El teléfono sonó hasta que se activó el contestador.

Saupol cortó.

¿Era verdad? ¿ Podía ser verdad? Nada en el diario, nada en televisión, nada en la voz de la mujer que amaba. ¿No lo había reconocido? No, evidentemente. De pronto era todo horrible, como si acabara de caer en un pozo playo y aun así no hubiera forma de salir. Estaba agotado. Necesitaba descansar un poco. En la selva no había pegado un ojo, aterrado por las serpientes, las arañas, la imaginación, las fieras. Un mono recién nacido lo había seguido durante toda una tarde, hasta que Saupol le acertó un piedrazo en la frente, a medio metro de distancia, después de animarlo a acercarse llamándolo como a un perrito… Que Ingrid no lo hubiera reconocido no quería decir nada, se dijo.

Lo único que consiguió cuando se metió en la cama fue angustiarse más: lo daban por muerto, y era como si ya no existiera.

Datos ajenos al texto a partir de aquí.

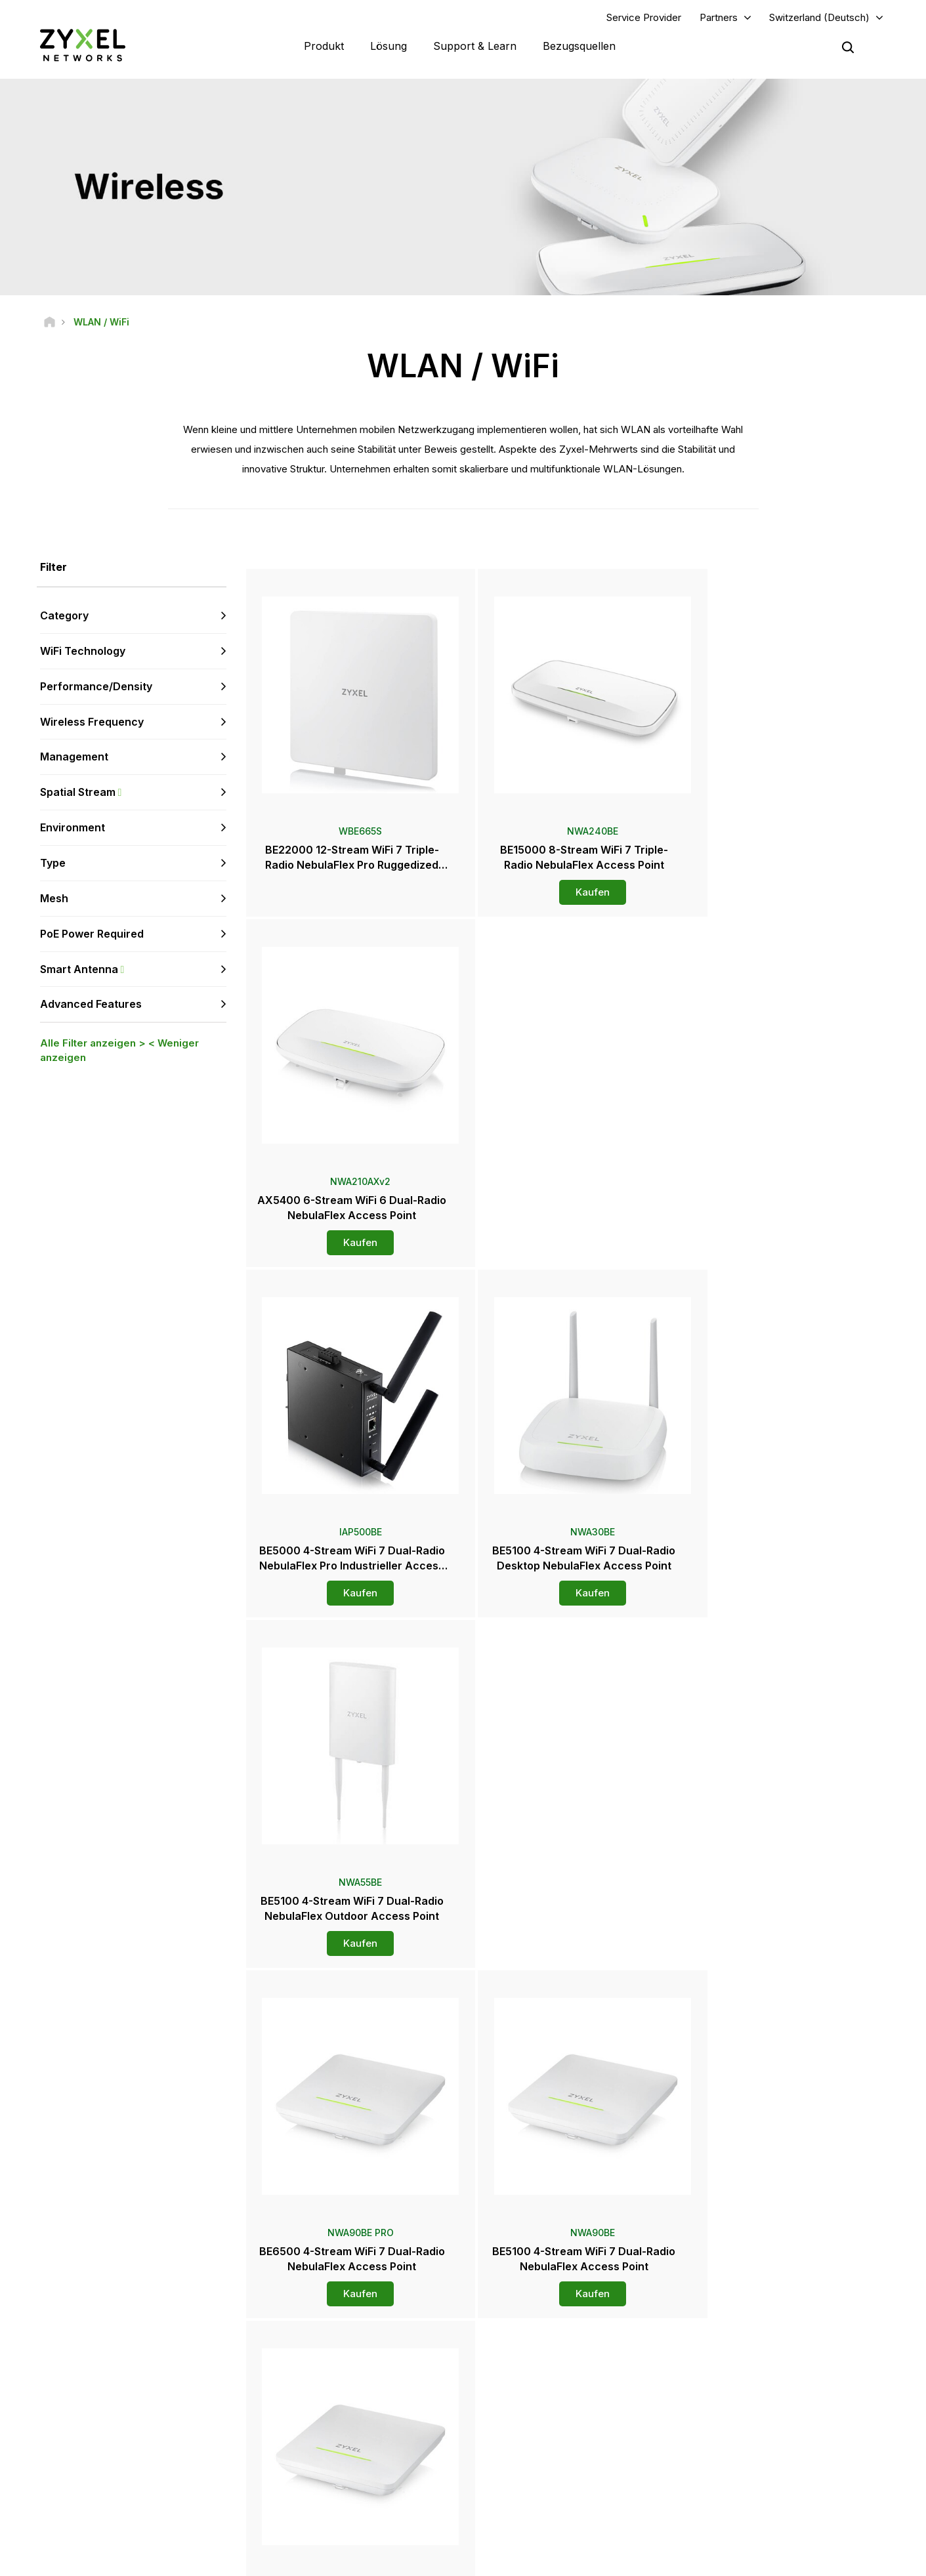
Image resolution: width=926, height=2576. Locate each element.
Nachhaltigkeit (746, 2471)
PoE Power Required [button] (92, 933)
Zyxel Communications (763, 2514)
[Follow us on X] (131, 2498)
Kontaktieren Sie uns (463, 2253)
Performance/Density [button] (96, 687)
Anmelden (183, 2417)
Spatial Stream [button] (133, 793)
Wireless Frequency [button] (92, 721)
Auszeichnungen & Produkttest (558, 2449)
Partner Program (750, 2374)
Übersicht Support (315, 2352)
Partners (719, 17)
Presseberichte (529, 2427)
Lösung (388, 45)
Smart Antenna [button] (133, 969)
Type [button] (53, 863)
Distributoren (524, 2374)
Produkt (324, 45)
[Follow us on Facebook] (30, 2498)
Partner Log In (745, 2352)
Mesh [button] (54, 898)
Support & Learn (474, 45)
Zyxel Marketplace (535, 2352)
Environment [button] (72, 828)
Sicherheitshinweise (319, 2417)
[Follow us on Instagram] (164, 2498)
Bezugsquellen (579, 45)
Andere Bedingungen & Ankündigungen (355, 2439)
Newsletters (523, 2471)
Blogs (510, 2492)
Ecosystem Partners (758, 2396)
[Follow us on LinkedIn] (99, 2498)
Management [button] (74, 757)
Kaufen (568, 892)
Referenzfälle (745, 2492)
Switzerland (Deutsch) (819, 17)
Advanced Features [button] (91, 1004)
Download (299, 2396)
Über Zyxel (740, 2449)
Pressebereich (535, 2405)
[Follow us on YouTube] (65, 2498)
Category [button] (64, 616)
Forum (292, 2374)
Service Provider (643, 17)
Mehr (568, 2003)
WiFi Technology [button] (82, 651)
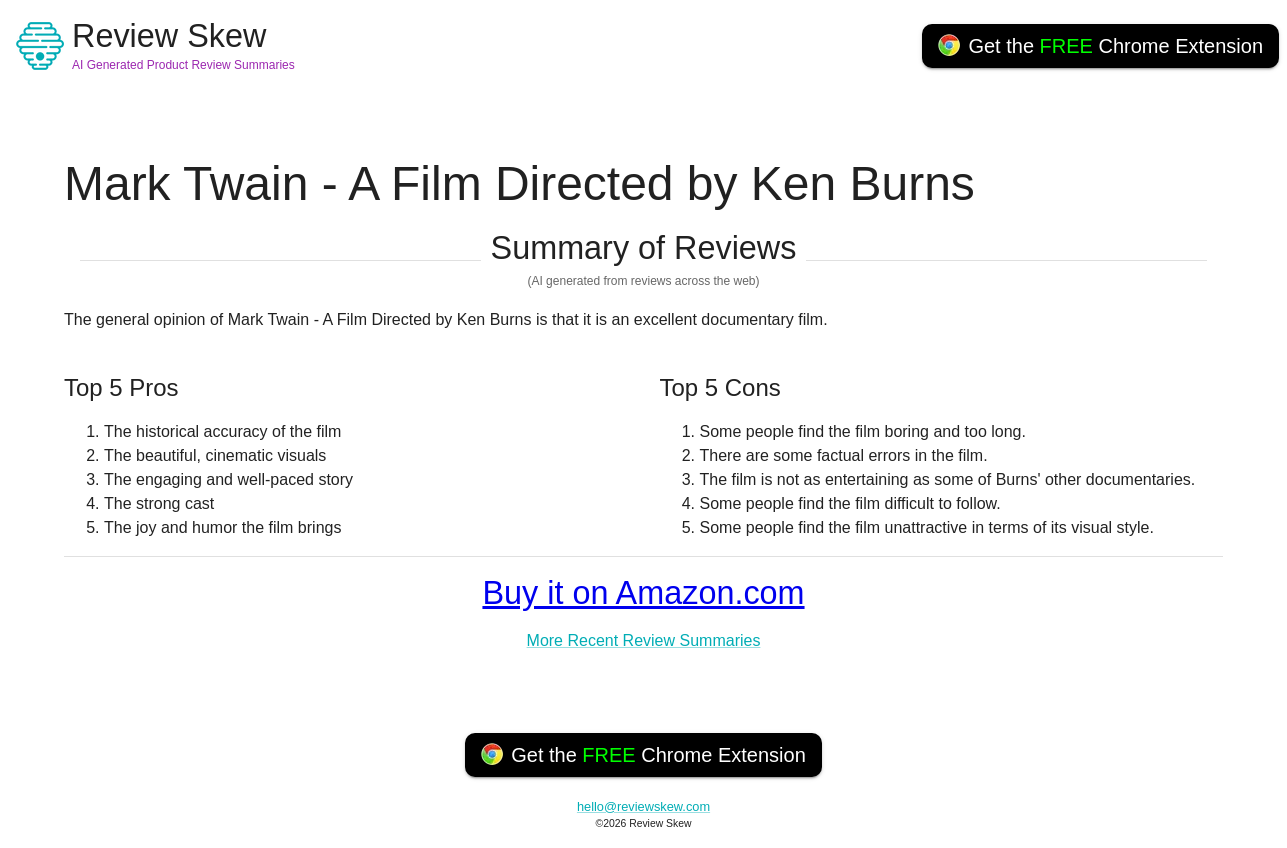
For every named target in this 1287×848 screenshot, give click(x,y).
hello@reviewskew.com (643, 806)
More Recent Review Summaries (644, 640)
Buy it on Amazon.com (643, 593)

Al día siguiente corrió a comprar los diarios. Compró incluso diarios de los que nunca había oído hablar, y todas las revistas semanales; algunas habían aparecido antes del accidente, pero las compró igual. Se encerró en la habitación y, mojándose una y otra vez el dedo, lo revisó todo de punta a punta. Veja le dedicaba cuatro páginas. Dos eran fotos, adornadas con recuadritos de texto en los que no se decía nada importante, y las otras dos –en las que también había fotos, fotos viejas– no eran más que prosa de oficina abarrotada de menciones curriculares. El título de la nota, al menos, decía que había muerto un grande.

Era jueves. El accidente había ocurrido un lunes, es decir un día después de que salieran los suplementos culturales: era evidente que la prensa no había tenido tiempo de ocuparse de él; lo harían el domingo siguiente, sin duda. En ese mismo momento, calculó, centenares de periodistas a lo largo y a lo ancho del país debían estar ocupándose del caso. Qué se decía o qué se había dicho en el resto del mundo era algo que podía averiguar en Internet. En el hotel no había computadora. Fue a un cibercafé y comprobó que el hecho había sido profusamente registrado, pero las notas se ocupaban más de las causas del accidente que de su muerte, lo que le resultó desconsolador; su muerte importaba menos que un desperfecto mecánico, y su obra quedaba ensombrecida por un litigio de intereses entre la empresa aérea y la compañía aseguradora. “ Presenta su biografía y muere ”, sin mención de su nombre, era un título por lo menos ofensivo, aunque no tanto como “Sin rastros del cuerpo de best seller portugués” . (¿¡Portugués!?). Un rapero negro lo miraba fijo desde el cubículo vecino, como si lo encontrara parecido a alguien. Saupol se levantó, pagó y volvió al hotel.